Belle époque pour vous verrez quoi

Je critique beaucoup. J'en ai conscience. Il faut dire qu'à renforts malsains d'introspections innombrables débutant avec le réveil et finissant avec un sommeil lourd de whisky, de drogues et de déceptions convoquées, j'ai fini par acquérir une science de moi-même incroyablement poussée; elle me dispense de toute psychanalyse et valide ainsi mon personnage dédaigneux des freuditudes poussives que l'homme moderne et hype se doit aujourd'hui de qualifier de vieillerie. En ce qui me concerne, voilà plus de vingt ans que la psychanalyse -investie si précocement par le vulgus- est venue remplir la poubelle mentale où je m'efforce de jeter, progressivement, le monde et tout ce qui le perpétue. Elle y a rejoint les grands concepts condamnés par mon esprit, les actes humains méprisés par mon âme, les gens bannis par mon ennui. Toute cette ordure me fait courber l'échine, c'est vrai, mais jamais je n'ai eu la faiblesse de l'alléger. Jamais je n'ai exhumé quoique ce soit. Du moins jusqu'à la semaine dernière.
La semaine dernière, je l’avoue, j’ai cédé à mes humanités : peut-être adouci par un contexte hivernal prometteur de dépressions sordides chez mes proches et donc de critiques prochaines de leurs faiblesses, je me suis surpris à sécréter l’une des trois émotions prolétaires (dans l’ordre : l’Amour, le SMIC et Patrick Sébastien). Sans emploi et ne recevant que les chaînes polonaises, c’est bien du premier mal que je suis atteint. Qu’on ne m’imagine pas mordeur de roses ou marcheur longitudinal de fleuves populeux ; mon sentiment s’exprime avec la délicatesse d’un film muet.
Il faut dire que je n’ai qu’à recevoir, à rendre comme le miroir ; elle aime par flèches complexes, intelligente et rousse, et moi sous les assauts je me contente de voir, moi critique amoureux, moi spectateur conquis. Car son amour est une performance.
Nous marchons –loin des fleuves-, s’accordant le main dans la main par autodérision, chroniquant le kitsch des architectures ; je l’appelle Natacha et elle connait mon vrai nom.
Ses baisers effacent toutes les femmes de ma vie, y compris les réelles.

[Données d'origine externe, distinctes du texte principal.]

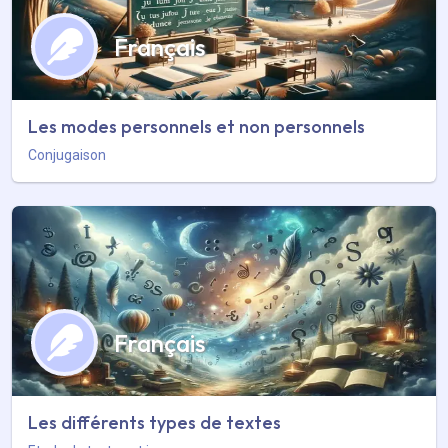
Français
Les modes personnels et non personnels
Conjugaison
Français
Les différents types de textes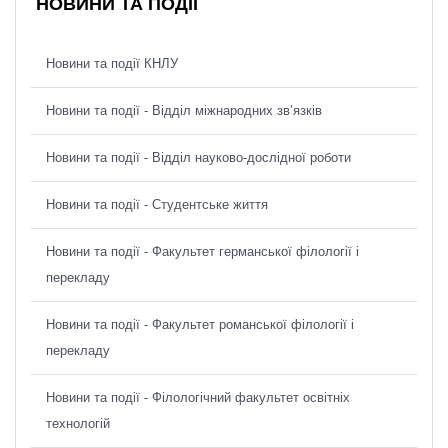
НОВИНИ ТА ПОДІЇ
Новини та події КНЛУ
Новини та події - Відділ міжнародних зв’язків
Новини та події - Відділ науково-дослідної роботи
Новини та події - Студентське життя
Новини та події - Факультет германської філології і
перекладу
Новини та події - Факультет романської філології і
перекладу
Новини та події - Філологічний факультет освітніх
технологій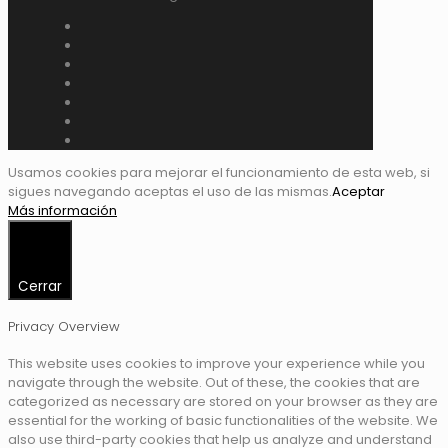
Usamos cookies para mejorar el funcionamiento de esta web, si
sigues navegando aceptas el uso de las mismas.
Aceptar
Más información
Cerrar
Privacy Overview
This website uses cookies to improve your experience while you
navigate through the website. Out of these, the cookies that are
categorized as necessary are stored on your browser as they are
essential for the working of basic functionalities of the website. We
also use third-party cookies that help us analyze and understand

Parfois ces baisers s’étendent et nous nous égarons dans les lieux publics, se moquant bien du regard des bourgeois et des trois internautes un peu frustrés que la fonction vidéo de mon téléphone soulage éphémèrement.
Puis généralement nous croisons mon ex-femme qui par hasard passe par son hall d’entrée pour rentrer chez elle, et nous fuyons en riant de sa mine démise. Ah, le bonheur est ailé ! Le bonheur a les yeux grands, la chevelure orange ; Natacha me donne sa main hilare et nous courons dans la ville, badigeonnés d’amour, se roulant dans la joie. Natacha est sans faille, son plafond se confond avec le ciel.
J’ai hâte de voir sa performance lorsque je la quitterai vendredi prochain.